Susanna Carlson LCSW CST uses social media sites for professional purposes.

Online therapy

Therapy will be conducted via a HIPAA compliant video chat platform. Prior to our first online therapy appointment, we will email you a link to the designated virtual room. Please note we are not able to use Skype, FaceTime, or others, as they are not HIPAA compliant.

It is important that you find a private and comfortable place for the sessions without being interrupted, distracted or overheard. Ensure your ability to connect to the internet from the location you choose in order to engage in therapy sessions as scheduled.

We conduct online therapy to clients who live in California, New York, Connecticut, and Utah, states where we are a licensed provider (LCSW Licensed Clinical Social Worker) of mental health services. If you are interested in receiving services outside these state lines, we are available to discuss options for professional coaching. Please note this does not apply to those living abroad.

Adding technology to the therapeutic relationship can lead to complications beyond the control of either the therapist of the client. If such technological problems (such as a lost internet connection) occur, the therapy session will continue by telephone. This will not change the amount of payment due for the session.

Your insurance many not cover therapy sessions conducted online. Please contact them directly for details about out-of-network coverage specifically for virtual sessions and if you are unsure about limitations for using your Health Savings Account or ‘flex account’.

Right to request a Good Faith Estimate

A Good Faith Estimate shows the costs of items and services that are reasonably expected for your health care needs for an item or service. The estimate is based on information known at the time the estimate was created. For questions or more information about your right to a Good Faith Estimate or the dispute process, visit U.S. Department of Health and Human Services (HHS) at www.cms.gov/nosurprises/consumers or call 1-800-985-3059.

The Good Faith Estimate does not include any unknown or unexpected costs that may arise during treatment.
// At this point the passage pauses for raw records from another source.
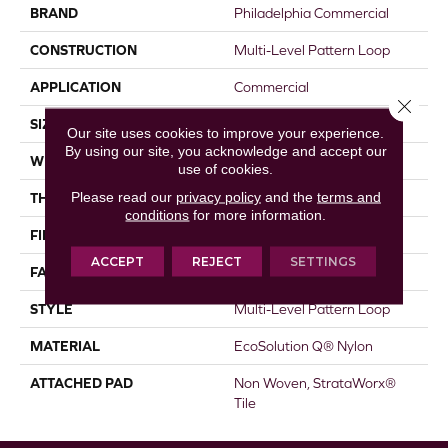
BRAND
Philadelphia Commercial
CONSTRUCTION
Multi-Level Pattern Loop
APPLICATION
Commercial
Close 
SIZE
18 In
Our site uses cookies to improve your experience.
By using our site, you acknowledge and accept our
WIDTH
18 In
use of cookies.
Please read our
privacy policy
and the
terms and
THICKNESS
0.119 In
conditions
for more information.
FIBER
EcoSolution Q® Nylon
ACCEPT
REJECT
SETTINGS
FACE WEIGHT
16 Oz/yd²
STYLE
Multi-Level Pattern Loop
MATERIAL
EcoSolution Q® Nylon
ATTACHED PAD
Non Woven, StrataWorx®
Tile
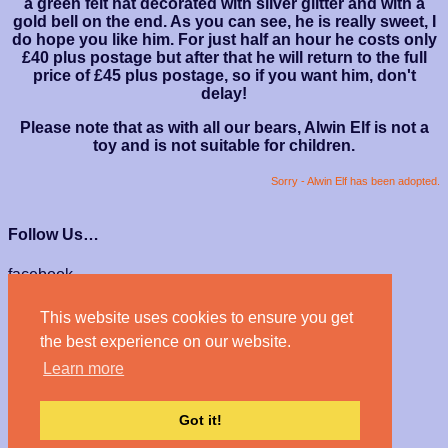
a green felt hat decorated with silver glitter and with a
gold bell on the end. As you can see, he is really sweet, I
do hope you like him. For just half an hour he costs only
£40 plus postage but after that he will return to the full
price of £45 plus postage, so if you want him, don't
delay!
Please note that as with all our bears, Alwin Elf is not a
toy and is not suitable for children.
Sorry - Alwin Elf has been adopted.
Follow Us…
facebook
instagram
This website uses cookies to ensure you get
We Accept…
the best experience on our website.
Learn more
Got it!
© Haven Bears 2026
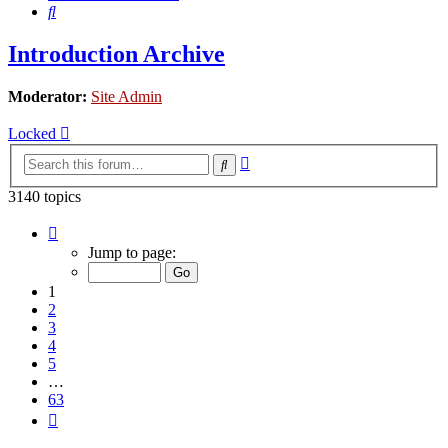
Search
Introduction Archive
Moderator:
Site Admin
Locked
Advanced
Search
search
3140 topics
Page
1
Jump to page:
of
63
1
2
3
4
5
…
63
Next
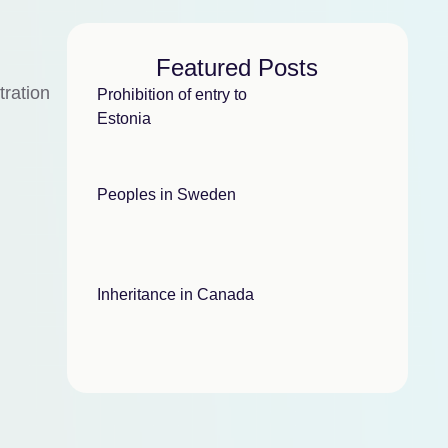
Featured Posts
tration
Prohibition of entry to
Estonia
Peoples in Sweden
Inheritance in Canada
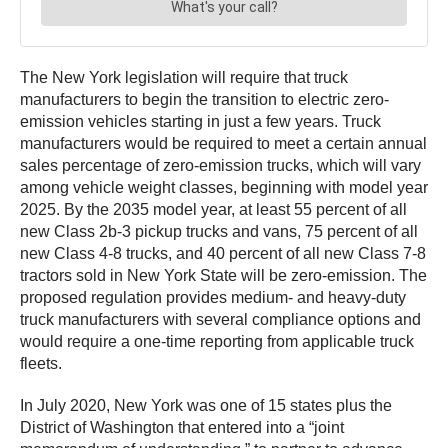
The New York legislation will require that truck
manufacturers to begin the transition to electric zero-
emission vehicles starting in just a few years. Truck
manufacturers would be required to meet a certain annual
sales percentage of zero-emission trucks, which will vary
among vehicle weight classes, beginning with model year
2025. By the 2035 model year, at least 55 percent of all
new Class 2b-3 pickup trucks and vans, 75 percent of all
new Class 4-8 trucks, and 40 percent of all new Class 7-8
tractors sold in New York State will be zero-emission. The
proposed regulation provides medium- and heavy-duty
truck manufacturers with several compliance options and
would require a one-time reporting from applicable truck
fleets.
In July 2020, New York was one of 15 states plus the
District of Washington that entered into a “joint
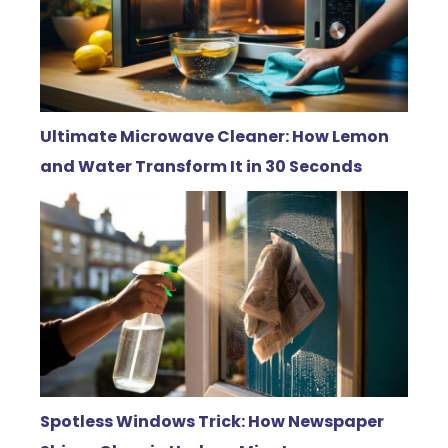
Ultimate Microwave Cleaner: How Lemon
and Water Transform It in 30 Seconds
Spotless Windows Trick: How Newspaper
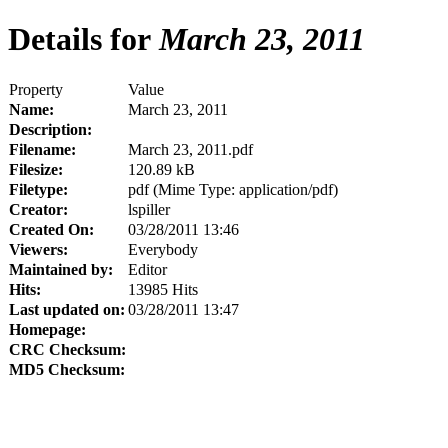
Details for
March 23, 2011
Property
Value
Name:
March 23, 2011
Description:
Filename:
March 23, 2011.pdf
Filesize:
120.89 kB
Filetype:
pdf (Mime Type: application/pdf)
Creator:
lspiller
Created On:
03/28/2011 13:46
Viewers:
Everybody
Maintained by:
Editor
Hits:
13985 Hits
Last updated on:
03/28/2011 13:47
Homepage:
CRC Checksum:
MD5 Checksum:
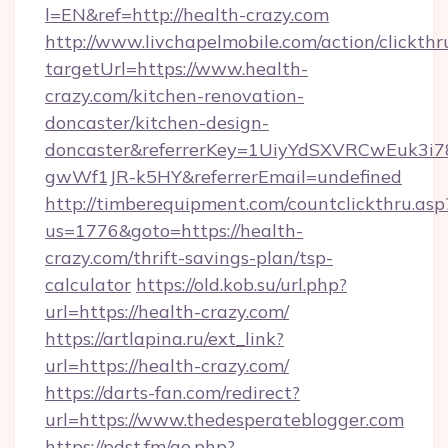
l=EN&ref=http://health-crazy.com
http://www.livchapelmobile.com/action/clickthr
targetUrl=https://www.health-
crazy.com/kitchen-renovation-
doncaster/kitchen-design-
doncaster&referrerKey=1UiyYdSXVRCwEuk3i
gwWf1JR-k5HY&referrerEmail=undefined
http://timberequipment.com/countclickthru.asp
us=1776&goto=https://health-
crazy.com/thrift-savings-plan/tsp-
calculator
https://old.kob.su/url.php?
url=https://health-crazy.com/
https://artlapina.ru/ext_link?
url=https://health-crazy.com/
https://darts-fan.com/redirect?
url=https://www.thedesperateblogger.com
https://pdst.fm/go.php?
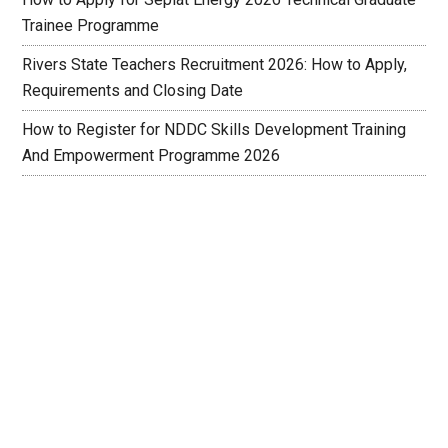
Trainee Programme
Rivers State Teachers Recruitment 2026: How to Apply,
Requirements and Closing Date
How to Register for NDDC Skills Development Training
And Empowerment Programme 2026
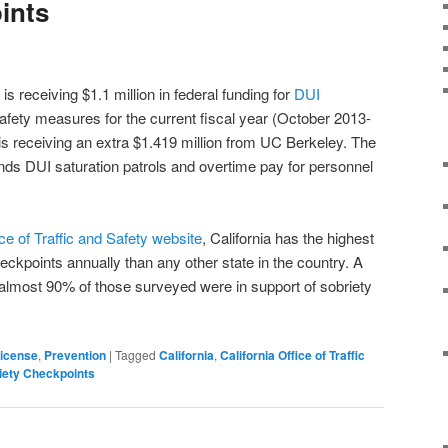
ints
is receiving $1.1 million in federal funding for
DUI
safety measures for the current fiscal year (October 2013-
s receiving an extra $1.419 million from UC Berkeley. The
funds DUI saturation patrols and overtime pay for personnel
ice of Traffic and Safety website
, California has the highest
ckpoints annually than any other state in the country. A
almost 90% of those surveyed were in support of sobriety
License
,
Prevention
|
Tagged
California
,
California Office of Traffic
iety Checkpoints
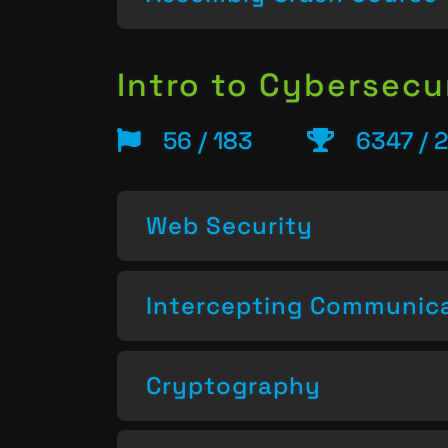
Intro to Cybersecu
56 / 183
6347 / 
Web Security
Intercepting Communic
Cryptography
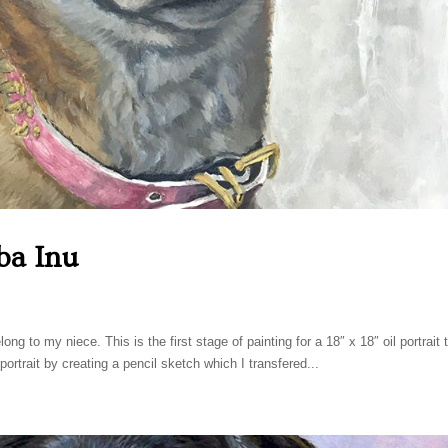
ba Inu
ng to my niece. This is the first stage of painting for a 18″ x 18″ oil portrait 
 portrait by creating a pencil sketch which I transfered...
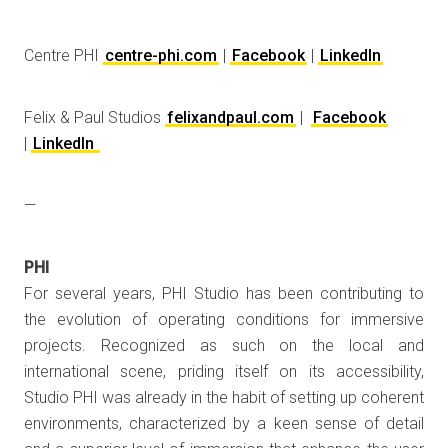
Centre PHI
centre-phi.com
|
Facebook
|
LinkedIn
Felix & Paul Studios
felixandpaul.com
|
Facebook
|
LinkedIn
—
PHI
For several years, PHI Studio has been contributing to
the evolution of operating conditions for immersive
projects. Recognized as such on the local and
international scene, priding itself on its accessibility,
Studio PHI was already in the habit of setting up coherent
environments, characterized by a keen sense of detail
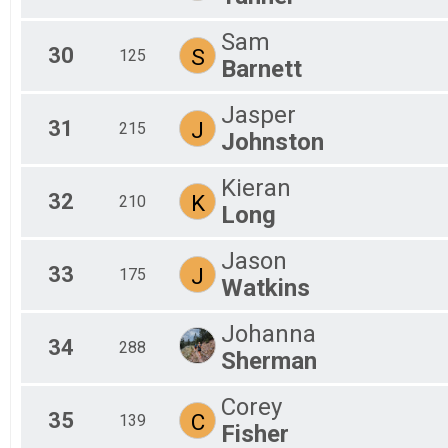
Sam
30
S
125
Barnett
Jasper
31
J
215
Johnston
Kieran
32
K
210
Long
Jason
33
J
175
Watkins
Johanna
34
288
Sherman
Corey
35
C
139
Fisher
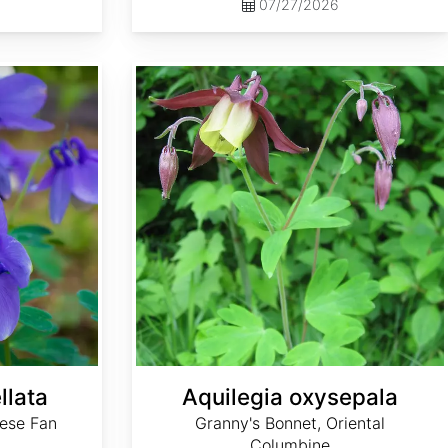
07/27/2026
Aquilegia oxysepala
llata
Aquilegia oxysepala
ese Fan
Granny's Bonnet, Oriental
Columbine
You could be charged more if complications or special circumstances occur. If this happens, federal law allows you to dispute (appeal) the bill.

If you are billed for more than the Good Faith Estimate, you have the right to dispute the bill.

You may contact your health care provider or facility listed to let them know the billed charges are higher than the Good Faith Estimate. You can ask them to update the bill to match the Good Faith Estimate, ask to negotiate the bill, or ask if there is financial assistance available.

You may also start a dispute resolution process with the U.S. Department of Health and Human Services (HHS). If you choose to use the dispute resolution process, you must start the dispute process within 120 calendar days (about 4 months) of the date on the original bill.

There is a $25 fee to use the dispute process. If the agency reviewing your dispute agrees with you, you will have to pay the price on the Good Faith Estimate. If the agency disagrees with you and agrees with the health care provider or facility, you will have to pay the higher amount.